- _Task requirements_
All of the records should be given back exactly and in full.
[Source information Boundary: Start]
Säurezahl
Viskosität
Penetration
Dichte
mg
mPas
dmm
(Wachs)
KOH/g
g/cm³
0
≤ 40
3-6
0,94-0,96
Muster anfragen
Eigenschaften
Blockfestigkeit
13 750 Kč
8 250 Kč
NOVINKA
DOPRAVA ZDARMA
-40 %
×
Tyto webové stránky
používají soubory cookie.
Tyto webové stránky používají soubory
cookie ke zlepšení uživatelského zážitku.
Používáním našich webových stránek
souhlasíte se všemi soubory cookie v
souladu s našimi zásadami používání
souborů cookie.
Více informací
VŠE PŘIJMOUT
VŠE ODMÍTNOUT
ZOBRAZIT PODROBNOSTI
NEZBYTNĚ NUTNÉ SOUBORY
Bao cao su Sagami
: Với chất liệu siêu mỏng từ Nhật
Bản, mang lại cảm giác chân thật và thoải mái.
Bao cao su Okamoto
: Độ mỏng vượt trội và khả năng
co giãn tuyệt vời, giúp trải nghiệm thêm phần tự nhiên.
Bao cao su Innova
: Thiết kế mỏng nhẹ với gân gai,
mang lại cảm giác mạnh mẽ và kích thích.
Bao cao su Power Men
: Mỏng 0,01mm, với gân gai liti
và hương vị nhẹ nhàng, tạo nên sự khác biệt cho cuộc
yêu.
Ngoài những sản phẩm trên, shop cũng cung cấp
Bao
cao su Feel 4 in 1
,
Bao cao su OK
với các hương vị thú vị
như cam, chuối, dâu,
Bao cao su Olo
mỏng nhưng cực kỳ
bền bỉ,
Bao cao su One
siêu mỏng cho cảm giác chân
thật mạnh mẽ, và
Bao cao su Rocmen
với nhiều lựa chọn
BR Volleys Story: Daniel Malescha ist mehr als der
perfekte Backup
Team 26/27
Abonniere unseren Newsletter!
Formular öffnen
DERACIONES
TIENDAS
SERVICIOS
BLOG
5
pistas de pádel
[Source information Boundary: End]
- _Problem solution_
Säurezahl
Viskosität
Penetration
Dichte
mg
mPas
dmm
(Wachs)
KOH/g
g/cm³
0
≤ 40
3-6
0,94-0,96
Muster anfragen
Eigenschaften
Blockfestigkeit
13 750 Kč
8 250 Kč
NOVINKA
DOPRAVA ZDARMA
-40 %
×
Tyto webové stránky
používají soubory cookie.
Tyto webové stránky používají soubory
cookie ke zlepšení uživatelského zážitku.
Používáním našich webových stránek
souhlasíte se všemi soubory cookie v
souladu s našimi zásadami používání
souborů cookie.
Více informací
VŠE PŘIJMOUT
VŠE ODMÍTNOUT
ZOBRAZIT PODROBNOSTI
NEZBYTNĚ NUTNÉ SOUBORY
Bao cao su Sagami
: Với chất liệu siêu mỏng từ Nhật
Bản, mang lại cảm giác chân thật và thoải mái.
Bao cao su Okamoto
: Độ mỏng vượt trội và khả năng
co giãn tuyệt vời, giúp trải nghiệm thêm phần tự nhiên.
Bao cao su Innova
: Thiết kế mỏng nhẹ với gân gai,
mang lại cảm giác mạnh mẽ và kích thích.
Bao cao su Power Men
: Mỏng 0,01mm, với gân gai liti
và hương vị nhẹ nhàng, tạo nên sự khác biệt cho cuộc
yêu.
Ngoài những sản phẩm trên, shop cũng cung cấp
Bao
cao su Feel 4 in 1
,
Bao cao su OK
với các hương vị thú vị
như cam, chuối, dâu,
Bao cao su Olo
mỏng nhưng cực kỳ
bền bỉ,
Bao cao su One
siêu mỏng cho cảm giác chân
thật mạnh mẽ, và
Bao cao su Rocmen
với nhiều lựa chọn
BR Volleys Story: Daniel Malescha ist mehr als der
perfekte Backup
Team 26/27
Abonniere unseren Newsletter!
Formular öffnen
DERACIONES
TIENDAS
SERVICIOS
BLOG
5
pistas de pádel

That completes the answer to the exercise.